* [Work item] A verbatim copy of the data is wanted, minus any picture in it.

Stored data entries:
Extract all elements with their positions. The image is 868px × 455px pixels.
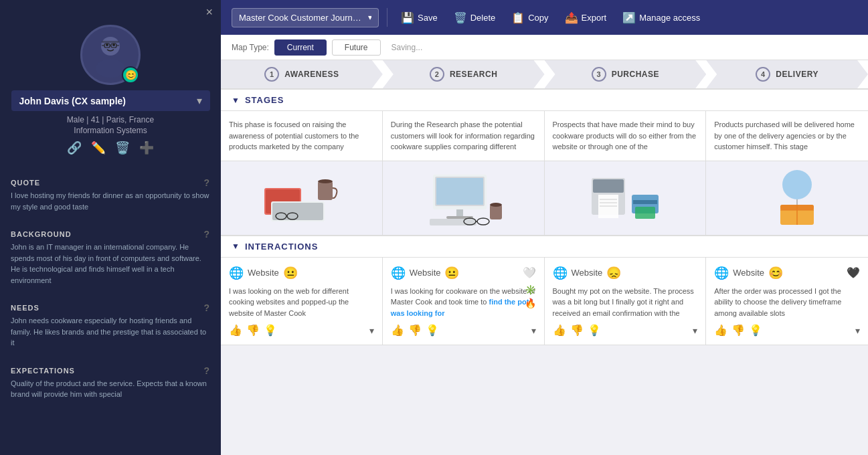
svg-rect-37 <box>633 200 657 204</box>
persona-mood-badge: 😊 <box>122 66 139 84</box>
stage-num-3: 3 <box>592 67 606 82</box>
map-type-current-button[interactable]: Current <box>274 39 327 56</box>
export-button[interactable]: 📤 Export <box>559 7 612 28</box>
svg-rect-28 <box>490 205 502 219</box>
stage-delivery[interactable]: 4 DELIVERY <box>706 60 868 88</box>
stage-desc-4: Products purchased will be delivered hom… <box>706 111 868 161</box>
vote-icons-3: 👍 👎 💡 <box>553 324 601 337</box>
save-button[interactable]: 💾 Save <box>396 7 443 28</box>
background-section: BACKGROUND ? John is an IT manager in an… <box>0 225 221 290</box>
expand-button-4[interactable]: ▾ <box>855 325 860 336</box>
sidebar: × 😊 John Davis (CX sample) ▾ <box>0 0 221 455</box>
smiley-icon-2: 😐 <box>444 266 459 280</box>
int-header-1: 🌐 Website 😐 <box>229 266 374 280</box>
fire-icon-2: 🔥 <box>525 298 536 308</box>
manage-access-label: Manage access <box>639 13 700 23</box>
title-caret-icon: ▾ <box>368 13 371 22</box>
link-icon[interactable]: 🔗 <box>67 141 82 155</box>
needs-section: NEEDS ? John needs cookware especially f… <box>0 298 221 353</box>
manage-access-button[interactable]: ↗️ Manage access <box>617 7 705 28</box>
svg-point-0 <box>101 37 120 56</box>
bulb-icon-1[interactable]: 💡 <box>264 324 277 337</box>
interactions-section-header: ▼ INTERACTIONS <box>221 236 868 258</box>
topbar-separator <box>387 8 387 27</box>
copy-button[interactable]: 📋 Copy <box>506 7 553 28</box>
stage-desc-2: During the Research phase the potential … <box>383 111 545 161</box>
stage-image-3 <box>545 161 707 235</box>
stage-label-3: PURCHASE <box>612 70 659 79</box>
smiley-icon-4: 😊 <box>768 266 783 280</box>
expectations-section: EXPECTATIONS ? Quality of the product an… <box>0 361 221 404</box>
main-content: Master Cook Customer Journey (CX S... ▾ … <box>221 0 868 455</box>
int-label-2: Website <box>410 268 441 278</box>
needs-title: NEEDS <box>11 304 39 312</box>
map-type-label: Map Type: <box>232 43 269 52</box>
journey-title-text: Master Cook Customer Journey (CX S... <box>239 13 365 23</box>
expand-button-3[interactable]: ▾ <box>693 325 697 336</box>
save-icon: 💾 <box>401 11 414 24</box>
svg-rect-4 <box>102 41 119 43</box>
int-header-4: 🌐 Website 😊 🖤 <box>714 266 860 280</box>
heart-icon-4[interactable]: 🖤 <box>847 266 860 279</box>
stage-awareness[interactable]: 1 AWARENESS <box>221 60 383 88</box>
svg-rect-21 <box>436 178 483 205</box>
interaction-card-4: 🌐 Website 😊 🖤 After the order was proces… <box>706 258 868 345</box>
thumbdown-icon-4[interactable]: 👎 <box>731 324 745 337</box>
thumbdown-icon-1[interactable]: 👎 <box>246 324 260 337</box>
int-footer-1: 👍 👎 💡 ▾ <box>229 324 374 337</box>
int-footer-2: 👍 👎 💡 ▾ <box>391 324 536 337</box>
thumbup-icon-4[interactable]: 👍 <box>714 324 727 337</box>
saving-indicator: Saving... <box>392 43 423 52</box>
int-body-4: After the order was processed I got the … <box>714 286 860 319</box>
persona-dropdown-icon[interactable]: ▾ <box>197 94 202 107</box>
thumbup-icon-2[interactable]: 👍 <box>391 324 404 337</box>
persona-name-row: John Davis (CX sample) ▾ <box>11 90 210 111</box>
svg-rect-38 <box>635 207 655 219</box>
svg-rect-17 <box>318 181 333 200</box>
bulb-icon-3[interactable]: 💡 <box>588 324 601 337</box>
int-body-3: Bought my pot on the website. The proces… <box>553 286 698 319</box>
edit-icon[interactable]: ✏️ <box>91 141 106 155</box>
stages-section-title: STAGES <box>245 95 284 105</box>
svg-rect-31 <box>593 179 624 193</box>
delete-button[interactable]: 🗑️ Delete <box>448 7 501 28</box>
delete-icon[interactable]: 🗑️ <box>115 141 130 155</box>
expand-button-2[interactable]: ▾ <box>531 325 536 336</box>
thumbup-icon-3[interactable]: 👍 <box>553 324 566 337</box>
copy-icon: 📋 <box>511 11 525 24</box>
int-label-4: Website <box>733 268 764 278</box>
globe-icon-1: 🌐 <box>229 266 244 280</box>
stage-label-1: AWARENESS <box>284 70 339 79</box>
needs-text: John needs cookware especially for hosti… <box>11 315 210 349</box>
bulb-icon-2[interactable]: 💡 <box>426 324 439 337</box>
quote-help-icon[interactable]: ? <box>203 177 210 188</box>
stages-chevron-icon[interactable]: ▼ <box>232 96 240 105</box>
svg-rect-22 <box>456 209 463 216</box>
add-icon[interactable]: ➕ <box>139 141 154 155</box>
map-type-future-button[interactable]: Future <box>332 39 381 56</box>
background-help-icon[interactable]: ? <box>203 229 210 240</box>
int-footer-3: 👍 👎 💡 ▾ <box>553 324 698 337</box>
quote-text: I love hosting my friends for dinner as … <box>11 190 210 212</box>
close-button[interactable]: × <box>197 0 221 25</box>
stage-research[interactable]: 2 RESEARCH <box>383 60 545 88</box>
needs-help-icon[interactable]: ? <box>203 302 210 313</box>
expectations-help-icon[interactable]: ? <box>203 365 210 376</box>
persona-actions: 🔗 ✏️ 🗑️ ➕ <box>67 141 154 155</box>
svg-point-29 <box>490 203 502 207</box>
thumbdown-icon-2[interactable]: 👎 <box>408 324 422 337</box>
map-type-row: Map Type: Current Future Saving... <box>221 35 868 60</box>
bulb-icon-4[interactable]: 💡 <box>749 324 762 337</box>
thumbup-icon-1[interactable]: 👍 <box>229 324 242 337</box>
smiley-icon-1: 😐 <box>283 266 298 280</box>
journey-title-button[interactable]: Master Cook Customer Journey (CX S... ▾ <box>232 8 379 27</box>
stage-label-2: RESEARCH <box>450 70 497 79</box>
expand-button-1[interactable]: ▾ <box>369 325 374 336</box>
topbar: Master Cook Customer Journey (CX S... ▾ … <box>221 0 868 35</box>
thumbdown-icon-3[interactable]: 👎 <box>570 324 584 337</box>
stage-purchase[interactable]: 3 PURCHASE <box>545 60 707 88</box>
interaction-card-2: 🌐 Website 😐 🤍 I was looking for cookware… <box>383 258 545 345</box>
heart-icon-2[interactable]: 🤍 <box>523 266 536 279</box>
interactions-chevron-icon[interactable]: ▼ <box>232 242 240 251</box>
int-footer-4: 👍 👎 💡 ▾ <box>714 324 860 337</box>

* [Task solution]
Extract all elements with their positions. The image is 868px × 455px pixels.
svg-rect-37 <box>633 200 657 204</box>
persona-mood-badge: 😊 <box>122 66 139 84</box>
stage-num-3: 3 <box>592 67 606 82</box>
map-type-current-button[interactable]: Current <box>274 39 327 56</box>
export-button[interactable]: 📤 Export <box>559 7 612 28</box>
svg-rect-28 <box>490 205 502 219</box>
stage-delivery[interactable]: 4 DELIVERY <box>706 60 868 88</box>
stage-desc-4: Products purchased will be delivered hom… <box>706 111 868 161</box>
vote-icons-3: 👍 👎 💡 <box>553 324 601 337</box>
save-button[interactable]: 💾 Save <box>396 7 443 28</box>
background-section: BACKGROUND ? John is an IT manager in an… <box>0 225 221 290</box>
expand-button-4[interactable]: ▾ <box>855 325 860 336</box>
sidebar: × 😊 John Davis (CX sample) ▾ <box>0 0 221 455</box>
smiley-icon-2: 😐 <box>444 266 459 280</box>
int-header-1: 🌐 Website 😐 <box>229 266 374 280</box>
fire-icon-2: 🔥 <box>525 298 536 308</box>
manage-access-label: Manage access <box>639 13 700 23</box>
title-caret-icon: ▾ <box>368 13 371 22</box>
link-icon[interactable]: 🔗 <box>67 141 82 155</box>
needs-section: NEEDS ? John needs cookware especially f… <box>0 298 221 353</box>
manage-access-button[interactable]: ↗️ Manage access <box>617 7 705 28</box>
svg-point-0 <box>101 37 120 56</box>
bulb-icon-1[interactable]: 💡 <box>264 324 277 337</box>
interactions-section-header: ▼ INTERACTIONS <box>221 236 868 258</box>
topbar-separator <box>387 8 387 27</box>
copy-button[interactable]: 📋 Copy <box>506 7 553 28</box>
stage-desc-2: During the Research phase the potential … <box>383 111 545 161</box>
stage-image-3 <box>545 161 707 235</box>
stage-label-3: PURCHASE <box>612 70 659 79</box>
smiley-icon-4: 😊 <box>768 266 783 280</box>
expectations-section: EXPECTATIONS ? Quality of the product an… <box>0 361 221 404</box>
main-content: Master Cook Customer Journey (CX S... ▾ … <box>221 0 868 455</box>
int-label-2: Website <box>410 268 441 278</box>
needs-title: NEEDS <box>11 304 39 312</box>
map-type-label: Map Type: <box>232 43 269 52</box>
journey-title-text: Master Cook Customer Journey (CX S... <box>239 13 365 23</box>
expand-button-3[interactable]: ▾ <box>693 325 697 336</box>
save-icon: 💾 <box>401 11 414 24</box>
svg-rect-4 <box>102 41 119 43</box>
int-header-4: 🌐 Website 😊 🖤 <box>714 266 860 280</box>
heart-icon-4[interactable]: 🖤 <box>847 266 860 279</box>
stage-awareness[interactable]: 1 AWARENESS <box>221 60 383 88</box>
svg-rect-21 <box>436 178 483 205</box>
interaction-card-4: 🌐 Website 😊 🖤 After the order was proces… <box>706 258 868 345</box>
thumbdown-icon-4[interactable]: 👎 <box>731 324 745 337</box>
thumbdown-icon-1[interactable]: 👎 <box>246 324 260 337</box>
int-footer-1: 👍 👎 💡 ▾ <box>229 324 374 337</box>
int-footer-2: 👍 👎 💡 ▾ <box>391 324 536 337</box>
thumbup-icon-4[interactable]: 👍 <box>714 324 727 337</box>
saving-indicator: Saving... <box>392 43 423 52</box>
int-body-4: After the order was processed I got the … <box>714 286 860 319</box>
persona-dropdown-icon[interactable]: ▾ <box>197 94 202 107</box>
thumbup-icon-2[interactable]: 👍 <box>391 324 404 337</box>
persona-name-row: John Davis (CX sample) ▾ <box>11 90 210 111</box>
svg-rect-38 <box>635 207 655 219</box>
svg-rect-17 <box>318 181 333 200</box>
bulb-icon-3[interactable]: 💡 <box>588 324 601 337</box>
int-body-3: Bought my pot on the website. The proces… <box>553 286 698 319</box>
edit-icon[interactable]: ✏️ <box>91 141 106 155</box>
stages-section-title: STAGES <box>245 95 284 105</box>
svg-rect-31 <box>593 179 624 193</box>
delete-button[interactable]: 🗑️ Delete <box>448 7 501 28</box>
delete-icon[interactable]: 🗑️ <box>115 141 130 155</box>
expand-button-2[interactable]: ▾ <box>531 325 536 336</box>
thumbup-icon-3[interactable]: 👍 <box>553 324 566 337</box>
copy-icon: 📋 <box>511 11 525 24</box>
int-label-4: Website <box>733 268 764 278</box>
globe-icon-1: 🌐 <box>229 266 244 280</box>
stage-label-1: AWARENESS <box>284 70 339 79</box>
needs-text: John needs cookware especially for hosti… <box>11 315 210 349</box>
bulb-icon-2[interactable]: 💡 <box>426 324 439 337</box>
quote-help-icon[interactable]: ? <box>203 177 210 188</box>
stages-chevron-icon[interactable]: ▼ <box>232 96 240 105</box>
svg-rect-22 <box>456 209 463 216</box>
add-icon[interactable]: ➕ <box>139 141 154 155</box>
map-type-future-button[interactable]: Future <box>332 39 381 56</box>
background-help-icon[interactable]: ? <box>203 229 210 240</box>
int-footer-3: 👍 👎 💡 ▾ <box>553 324 698 337</box>
quote-text: I love hosting my friends for dinner as … <box>11 190 210 212</box>
close-button[interactable]: × <box>197 0 221 25</box>
stage-research[interactable]: 2 RESEARCH <box>383 60 545 88</box>
needs-help-icon[interactable]: ? <box>203 302 210 313</box>
expectations-help-icon[interactable]: ? <box>203 365 210 376</box>
persona-actions: 🔗 ✏️ 🗑️ ➕ <box>67 141 154 155</box>
svg-point-29 <box>490 203 502 207</box>
thumbdown-icon-2[interactable]: 👎 <box>408 324 422 337</box>
map-type-row: Map Type: Current Future Saving... <box>221 35 868 60</box>
bulb-icon-4[interactable]: 💡 <box>749 324 762 337</box>
thumbup-icon-1[interactable]: 👍 <box>229 324 242 337</box>
smiley-icon-1: 😐 <box>283 266 298 280</box>
journey-title-button[interactable]: Master Cook Customer Journey (CX S... ▾ <box>232 8 379 27</box>
stage-label-2: RESEARCH <box>450 70 497 79</box>
expand-button-1[interactable]: ▾ <box>369 325 374 336</box>
topbar: Master Cook Customer Journey (CX S... ▾ … <box>221 0 868 35</box>
thumbdown-icon-3[interactable]: 👎 <box>570 324 584 337</box>
stage-purchase[interactable]: 3 PURCHASE <box>545 60 707 88</box>
interaction-card-2: 🌐 Website 😐 🤍 I was looking for cookware… <box>383 258 545 345</box>
heart-icon-2[interactable]: 🤍 <box>523 266 536 279</box>
interactions-chevron-icon[interactable]: ▼ <box>232 242 240 251</box>
int-footer-4: 👍 👎 💡 ▾ <box>714 324 860 337</box>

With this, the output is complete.